Find the line with "plástico reciclado" in the entries below, then output every line from it down to the line with "امروزی جایگاهی وسیع", exactly and with no pictures.

Data extract:
|---|

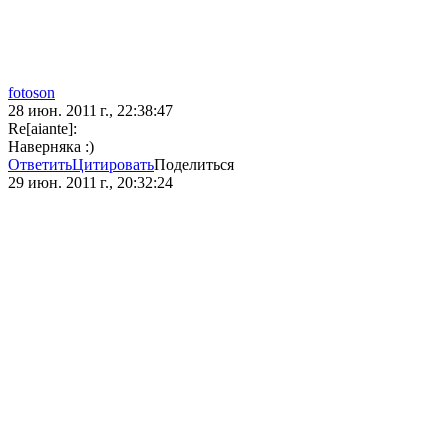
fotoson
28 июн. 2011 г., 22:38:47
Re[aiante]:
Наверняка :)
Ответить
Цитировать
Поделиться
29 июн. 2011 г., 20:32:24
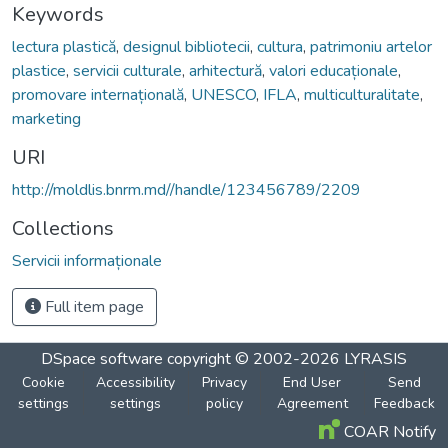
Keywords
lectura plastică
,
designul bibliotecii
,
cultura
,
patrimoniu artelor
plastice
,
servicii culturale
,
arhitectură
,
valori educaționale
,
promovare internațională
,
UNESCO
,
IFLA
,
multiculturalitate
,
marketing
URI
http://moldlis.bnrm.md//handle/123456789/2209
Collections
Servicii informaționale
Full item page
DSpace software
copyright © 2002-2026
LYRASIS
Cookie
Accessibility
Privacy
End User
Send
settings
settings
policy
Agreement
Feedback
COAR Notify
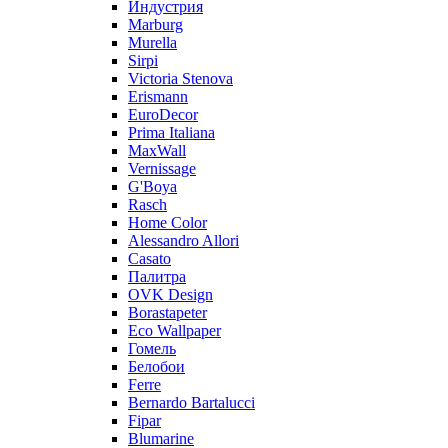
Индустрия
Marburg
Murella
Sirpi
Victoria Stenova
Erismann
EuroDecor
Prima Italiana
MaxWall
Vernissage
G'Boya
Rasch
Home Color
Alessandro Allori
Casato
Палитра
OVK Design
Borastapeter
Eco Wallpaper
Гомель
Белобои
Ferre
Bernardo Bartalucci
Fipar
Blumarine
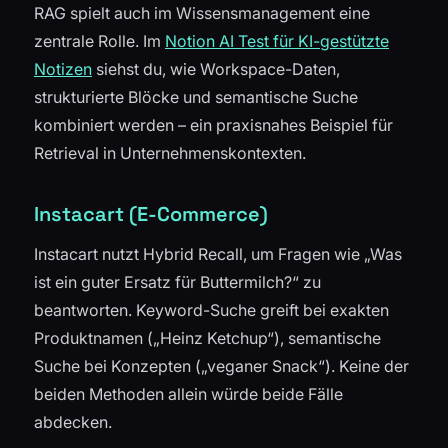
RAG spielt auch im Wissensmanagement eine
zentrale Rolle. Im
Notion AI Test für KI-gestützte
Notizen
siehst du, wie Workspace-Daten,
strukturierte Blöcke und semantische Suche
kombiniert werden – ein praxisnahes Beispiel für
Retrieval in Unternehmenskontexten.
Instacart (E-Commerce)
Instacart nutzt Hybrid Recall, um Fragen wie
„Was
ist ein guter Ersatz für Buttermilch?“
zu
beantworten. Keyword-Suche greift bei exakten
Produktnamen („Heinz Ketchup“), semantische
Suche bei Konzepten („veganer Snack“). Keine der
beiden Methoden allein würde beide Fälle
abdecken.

|---|

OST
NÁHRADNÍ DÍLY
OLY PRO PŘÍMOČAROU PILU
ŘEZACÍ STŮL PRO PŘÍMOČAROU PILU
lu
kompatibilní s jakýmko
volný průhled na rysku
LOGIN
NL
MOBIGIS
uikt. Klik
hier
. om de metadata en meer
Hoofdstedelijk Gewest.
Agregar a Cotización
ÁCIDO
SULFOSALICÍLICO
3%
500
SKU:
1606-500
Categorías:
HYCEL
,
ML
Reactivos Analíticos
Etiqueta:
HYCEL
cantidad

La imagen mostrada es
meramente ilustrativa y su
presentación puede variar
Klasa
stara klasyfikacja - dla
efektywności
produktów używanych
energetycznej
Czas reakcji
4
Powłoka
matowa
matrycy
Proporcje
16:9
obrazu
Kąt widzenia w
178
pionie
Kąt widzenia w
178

|---|

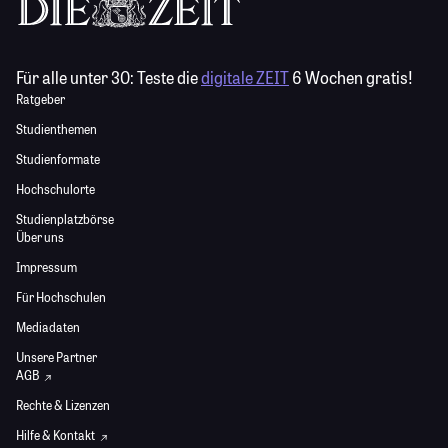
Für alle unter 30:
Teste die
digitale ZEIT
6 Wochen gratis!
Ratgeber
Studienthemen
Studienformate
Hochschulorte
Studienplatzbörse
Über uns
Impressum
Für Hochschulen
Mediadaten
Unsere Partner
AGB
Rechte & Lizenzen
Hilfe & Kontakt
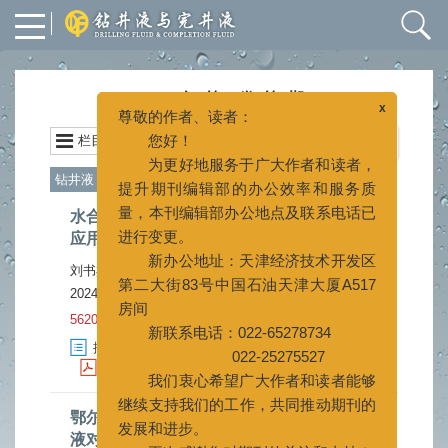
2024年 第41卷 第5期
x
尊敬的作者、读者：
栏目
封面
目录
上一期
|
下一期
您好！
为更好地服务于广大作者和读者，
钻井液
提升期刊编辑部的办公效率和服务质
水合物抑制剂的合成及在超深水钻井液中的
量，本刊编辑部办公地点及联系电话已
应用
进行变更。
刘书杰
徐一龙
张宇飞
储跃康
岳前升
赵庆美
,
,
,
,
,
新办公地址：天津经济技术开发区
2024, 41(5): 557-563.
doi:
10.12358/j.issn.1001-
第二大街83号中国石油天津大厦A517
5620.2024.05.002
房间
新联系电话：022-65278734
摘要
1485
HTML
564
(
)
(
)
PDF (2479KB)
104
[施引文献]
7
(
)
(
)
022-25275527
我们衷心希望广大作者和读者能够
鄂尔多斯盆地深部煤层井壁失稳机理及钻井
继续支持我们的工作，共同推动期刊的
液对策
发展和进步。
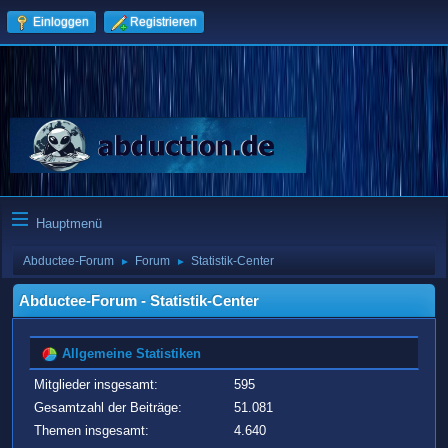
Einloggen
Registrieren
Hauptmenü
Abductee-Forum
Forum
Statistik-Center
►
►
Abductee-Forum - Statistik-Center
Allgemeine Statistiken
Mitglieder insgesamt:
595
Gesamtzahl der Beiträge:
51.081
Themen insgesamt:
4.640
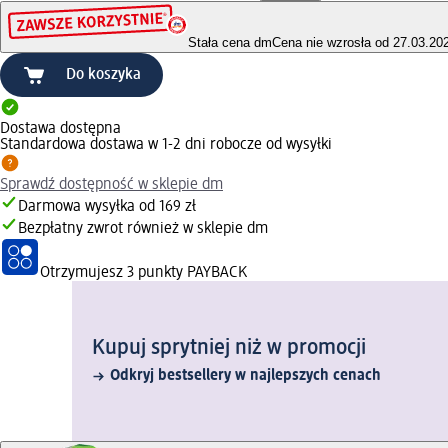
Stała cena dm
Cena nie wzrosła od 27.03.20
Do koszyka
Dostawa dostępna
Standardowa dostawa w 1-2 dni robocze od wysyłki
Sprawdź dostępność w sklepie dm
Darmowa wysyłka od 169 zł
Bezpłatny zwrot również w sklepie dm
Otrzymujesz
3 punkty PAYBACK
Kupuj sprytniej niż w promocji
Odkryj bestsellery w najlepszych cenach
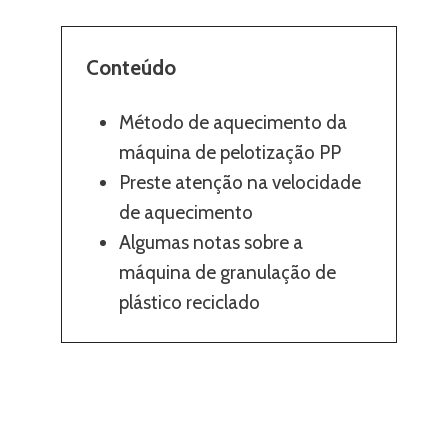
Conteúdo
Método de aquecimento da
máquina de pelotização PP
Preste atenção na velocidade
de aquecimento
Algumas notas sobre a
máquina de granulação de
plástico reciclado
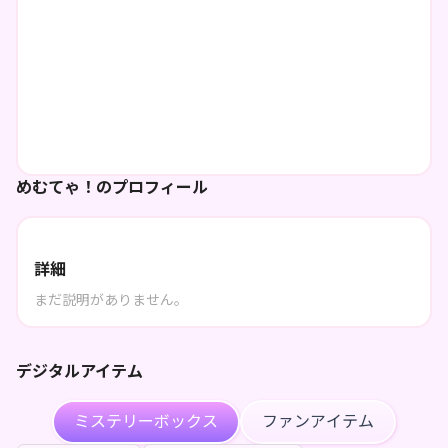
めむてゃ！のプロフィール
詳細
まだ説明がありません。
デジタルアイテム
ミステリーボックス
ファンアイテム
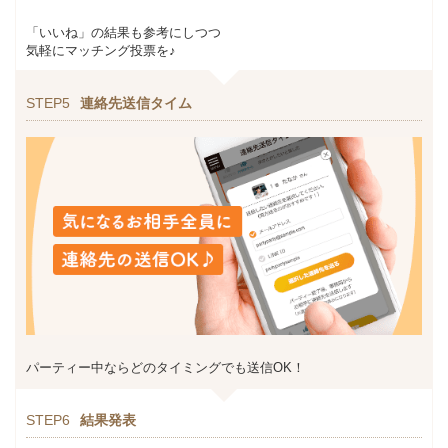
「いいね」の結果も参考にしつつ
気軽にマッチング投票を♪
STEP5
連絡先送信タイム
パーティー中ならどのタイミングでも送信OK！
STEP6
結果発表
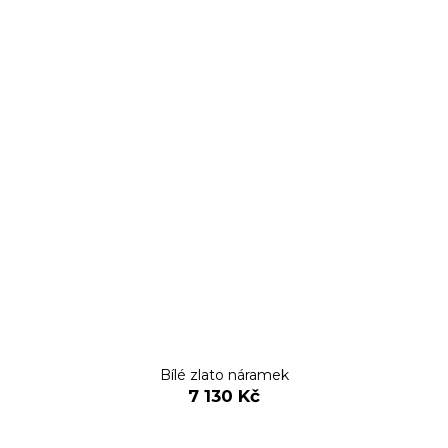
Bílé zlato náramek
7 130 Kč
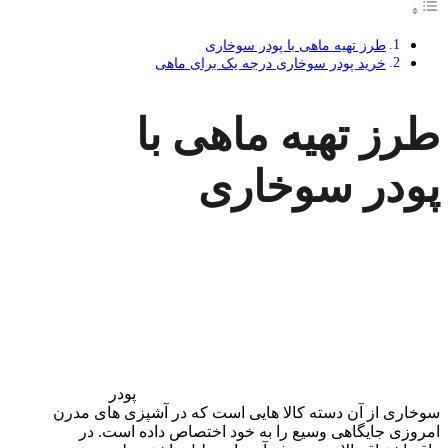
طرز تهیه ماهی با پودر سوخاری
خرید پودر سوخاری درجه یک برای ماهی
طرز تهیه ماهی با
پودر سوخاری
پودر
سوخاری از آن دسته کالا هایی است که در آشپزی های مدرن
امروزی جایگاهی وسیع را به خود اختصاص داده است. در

|---|

Answer below:
plástico reciclado
めむてゃ！のプロフィール
詳細
まだ説明がありません。
デジタルアイテム
ミステリーボックス
ファンアイテム
「いいね」の結果も参考にしつつ
気軽にマッチング投票を♪
STEP5
連絡先送信タイム
パーティー中ならどのタイミングでも送信OK！
STEP6
結果発表
Bílé zlato náramek
7 130 Kč
طرز تهیه ماهی با پودر سوخاری
خرید پودر سوخاری درجه یک برای ماهی
طرز تهیه ماهی با
پودر سوخاری
پودر
سوخاری از آن دسته کالا هایی است که در آشپزی های مدرن
امروزی جایگاهی وسیع را به خود اختصاص داده است. در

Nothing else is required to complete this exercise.